The table below illustrates the proposed increased inclusion rates:
|Individuals annual exclusion||R30 000||R40 000|
The maximum effective capital gains tax rate for individuals has increased from 13.7% to 16.4%, and for companies from 18.6% to 22.4%. The effective capital gains tax rate relating to trusts increases from 27.3% to 32.8%.
The new rates will become effective for years of assessment beginning on or after 1 March 2016.
A number of fairly subtle amendments have been proposed in relation to the taxation rules governing pension and provident funds, as well as the rules around employee/employer contributions to such funds. These include –
- aligning the deductions available to employers for amounts contributed to retirement funds to ensure that they match the calculation of the fringe benefit tax raised against the employee;
- clarifying that taxpayers are entitled to deduct retirement annuity contributions made by them against passive or non-trading income earned by them, up to a certain limit so that these deductions are not only set off against non-passive income;
- introducing a roll-over mechanism to allow for the roll-over of excess contributions to retirement annuity funds and pension funds accumulated up until 29 February 2016;
- ensuring that the contributions made to certain retirement funds which are taxed as a fringe benefit are clearly specified, and that there is no ambiguity as to the quantum of the amount that falls within the scope of this section;
- the rules around pay-outs from retirement funds and compulsory acquisitions of annuities upon retirement have been controversial in recent times. Certain technical amendments will be made to clarify when the purchase of an annuity will or will not be required particularly with regard to a forced transfer from one fund to another.
Fringe benefits tax
A number of issues surrounding private travel and the calculation of fringe benefit tax have come up in recent times. This is particularly so with employers providing private travel to expatriate employees who are located in South Africa. What comprises “private travel” for the purposes of the Income Tax Act has different meanings in different parts of the act. This concept and the meaning of “private travel” is to be aligned to create clarity going forward.
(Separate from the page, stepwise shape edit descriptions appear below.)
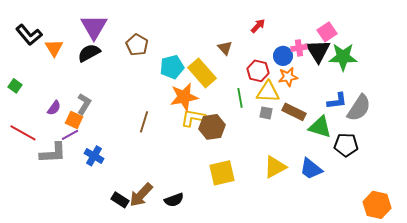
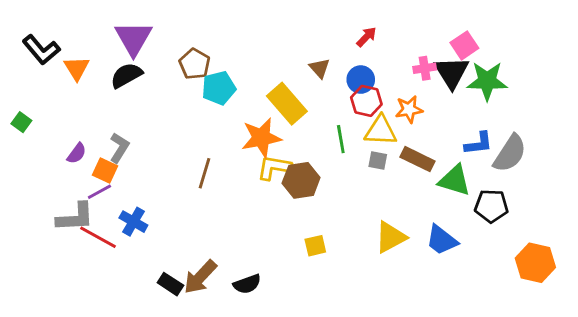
blue circle: (283, 56) -> (361, 80), moved
cyan pentagon: (172, 67) -> (219, 88), moved
red line: (23, 133) -> (98, 237), moved
yellow square: (222, 173) -> (315, 246), size x0.6
orange hexagon: (377, 205) -> (535, 263), moved

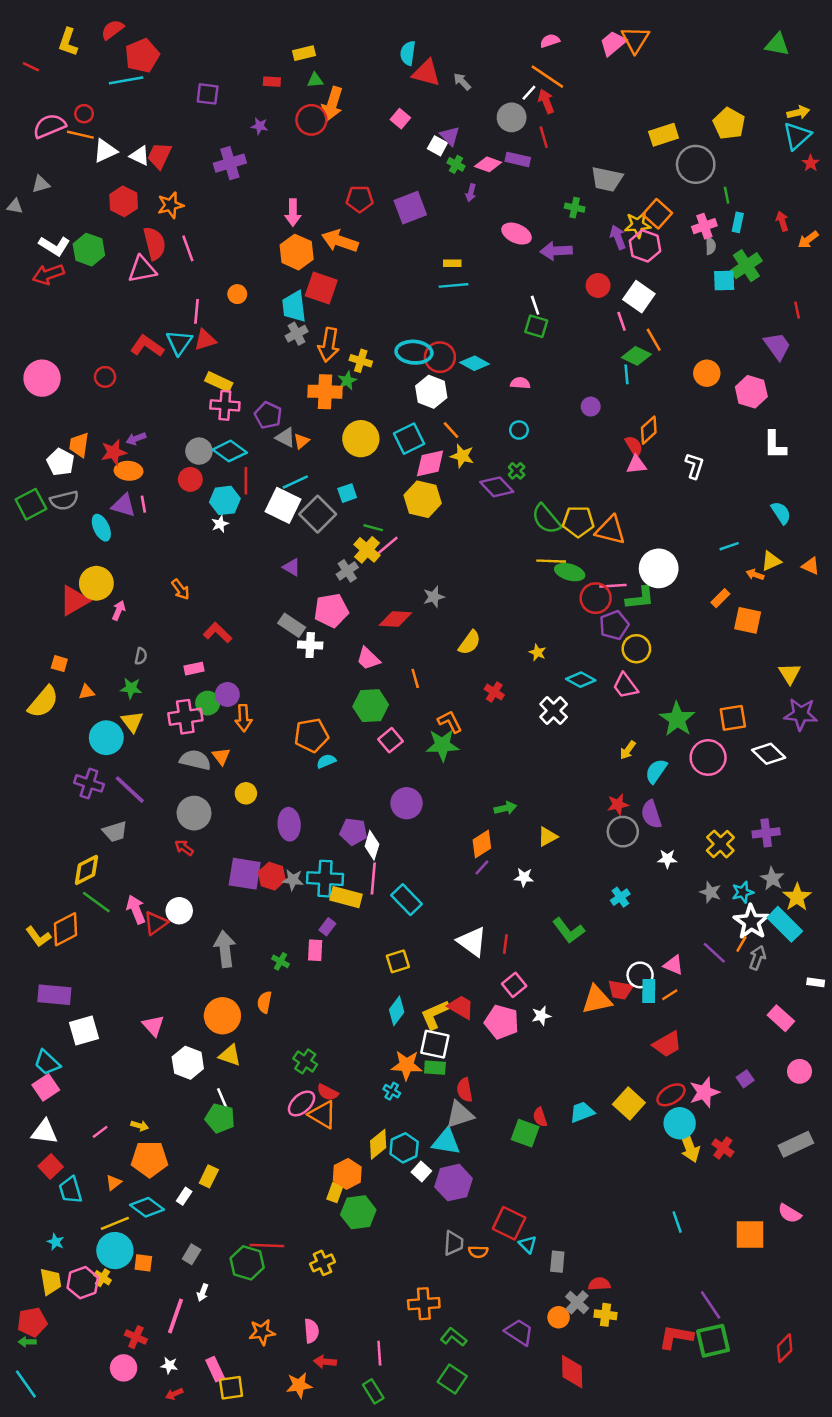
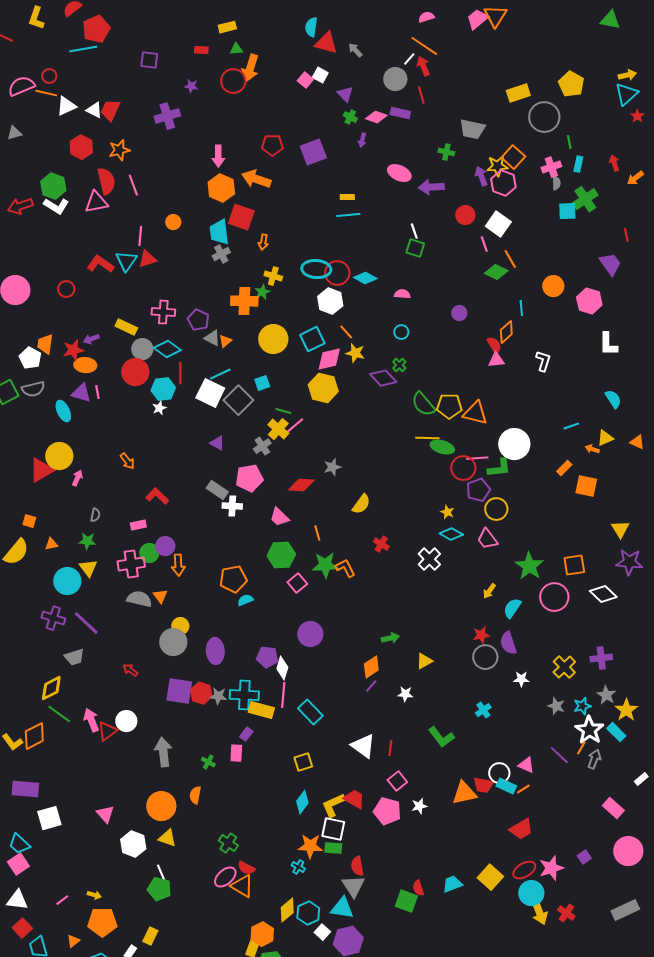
white square: (437, 146) -> (320, 75), moved
white L-shape: (54, 246) -> (56, 206), moved
orange arrow: (329, 345) -> (263, 242), moved, size x0.6
cyan line: (627, 374) -> (521, 308), moved
yellow rectangle: (219, 382) -> (126, 327), moved
red circle: (190, 479) -> (135, 372), size x1.4
yellow star: (538, 652) -> (447, 512), moved
green star: (442, 745) -> (325, 565), moved
gray circle: (194, 813) -> (173, 642), moved
cyan rectangle: (785, 924) -> (616, 732), size x0.7
white rectangle: (816, 982) -> (641, 779), turned -48
cyan rectangle: (649, 991) -> (506, 786), turned -66
pink circle: (799, 1071) -> (628, 851), size x1.5
gray triangle: (460, 1115) -> (353, 886), turned -45

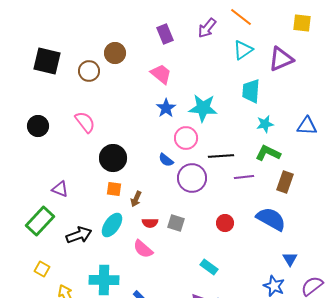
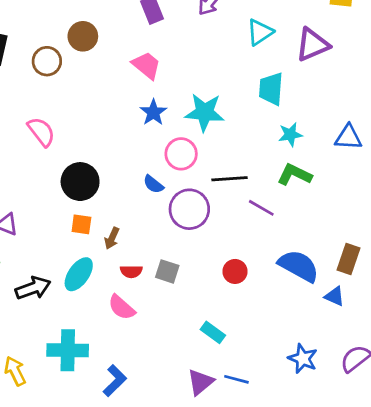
purple line: (244, 177) -> (261, 208), turned 36
brown rectangle: (285, 182) -> (348, 259), moved
blue triangle: (290, 259) -> (335, 296), moved, turned -35

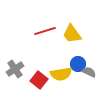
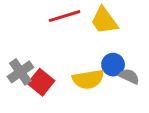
red square: (39, 80) -> (41, 82), moved

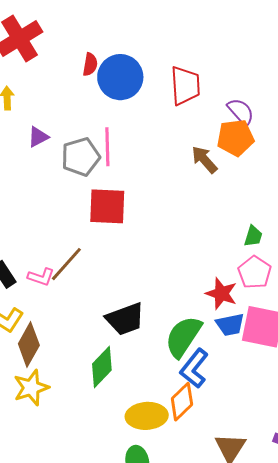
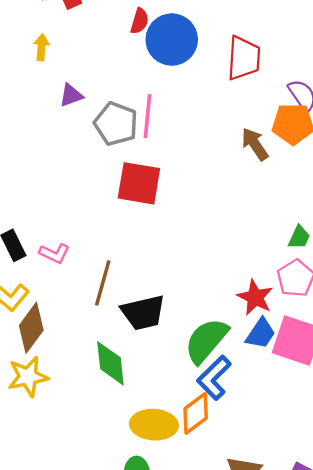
gray pentagon: (81, 157) -> (116, 124), turned 30
brown line: (66, 264) -> (103, 283), moved, turned -33
blue trapezoid: (230, 325) -> (261, 334), turned -52
green diamond: (102, 367) -> (110, 363), turned -57

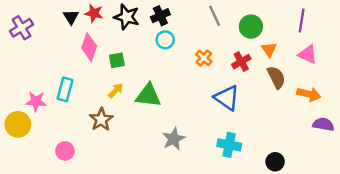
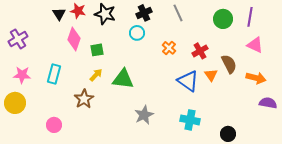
black cross: (160, 16) -> (144, 13), moved
green circle: (251, 27) -> (223, 19), moved
purple cross: (21, 28) -> (18, 39), moved
orange triangle: (269, 49) -> (211, 75), moved
pink star: (36, 101) -> (22, 75), moved

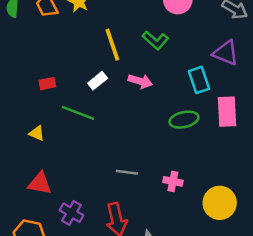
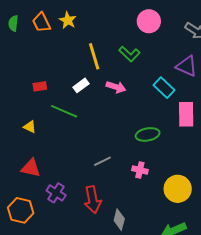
cyan rectangle: (199, 80) -> (164, 88), turned -30
green ellipse: (184, 120) -> (148, 134), moved
gray line: (127, 172) -> (102, 161), turned -36

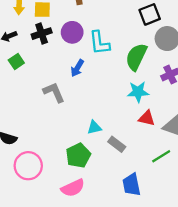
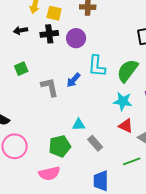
cyan L-shape: (99, 43) -> (97, 66), moved
green square: (16, 61) -> (21, 69), moved
blue arrow: (77, 68) -> (73, 80), moved

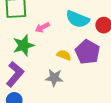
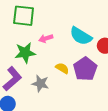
gray star: (54, 78) -> (40, 84), moved

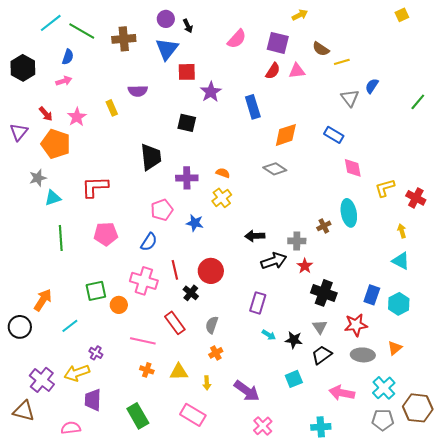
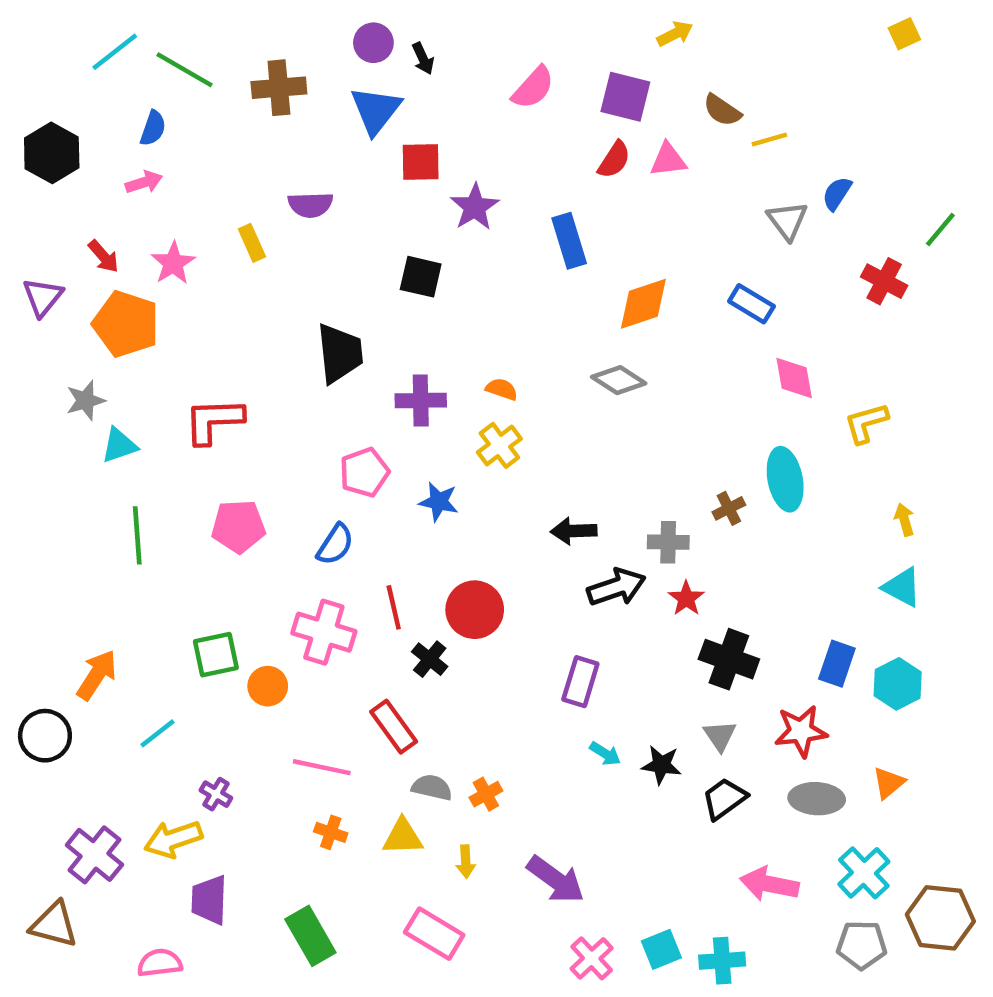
red cross: (416, 198) -> (884, 281), moved
gray semicircle: (212, 325) -> (432, 787), moved, turned 84
cyan square: (294, 379) -> (661, 949), moved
The tax-free investments account was recently introduced to encourage savings amongst South Africans. As with other dispensations, a number of proposed changes have been suggested –
- certain structures have been identified which allow individuals to transfer proceeds of the tax-free investment account to a beneficiary of a long-term insurance policy with the result that no estate duty is payable.
- amendments are proposed to prevent the avoidance of estate duty;
- the implementation date allowing transfer as a tax-free investments between service providers has been postponed from 1 March 2016 to 1 November 2016 to ensure that the necessary processes are in place.
Share incentive schemes
The taxation of share incentive schemes is always controversial. A number of clarifications to the share incentive scheme have been proposed including –
- a technical amendment will be introduced clarifying that the taxation of share incentive schemes will be dealt with in terms of section 8C of the Act and not within the general definition of “taxable income” in section 1 of the Income Tax Act;
- SARS is constantly looking for structures which may circumvent the provisions of section 8C of the Income Tax Act. It is perceived that one such scheme relies on the dividend exemption which, in certain circumstances, results in a cash flow that is not taxed under the share scheme rules which is unintended and will be closed;
- certain dividends received in respect of employee share schemes are not exempt from normal tax. These dividends are to be brought within the PAYE regime to ensure pre-payment of the tax due;
- there are a number of circumstances in which employers must obtain a directive from the SARS as to the amounts to be withheld from lump-sums paid to employees. It does not cover all such payments and any exceptions to this rule are to be removed resulting in all such payments being subject to the employer obtaining a SARS directive.
Specific voluntary disclosure relief
The Minister of Finance has announced that a Special Voluntary Disclosure Programme will commence from 1 October 2016 to 31 March 2017, to give non-compliant taxpayers an opportunity to voluntarily disclose offshore assets and income from a tax and exchange control perspective.
With a new global standard for the automatic exchange of information between tax authorities providing SARS with additional information from 2017, time is now running out for taxpayers who still have undisclosed assets abroad.
Proposed tax relief
Only 50% of the total amount used to fund the acquisition of offshore assets (also known as “seed money”) will be excluded from taxable income and subject to normal tax, where those funds did not comply with a tax act administered by SARS before 1 March 2015.
Investment returns in respect of those offshore assets received or accrued from 1 March 2010 onward will be included in taxable income in full and subject to normal tax. Therefore investment returns prior to 1 March 2010 will be exempt.
Interest on tax debts will only commence from 1 March 2010; and no understatement penalties will apply to the tax debt, if the application is successful.
SARS will not pursue any criminal prosecution under the Special Voluntary Disclosure Programme.
Exchange control relief
Applicants who are granted administrative relief in respect of unauthorised foreign assets or structures will only be required to pay reduced penalties of -
- 5% of the leviable amount if the regularised assets or the sale proceeds thereof are repatriated to South Africa;
- 10% of the leviable amount if the regularised assets are kept offshore,
on the current market value at 29 February 2016, rather than the 10% – 40% penalty that would be imposed in normal circumstances.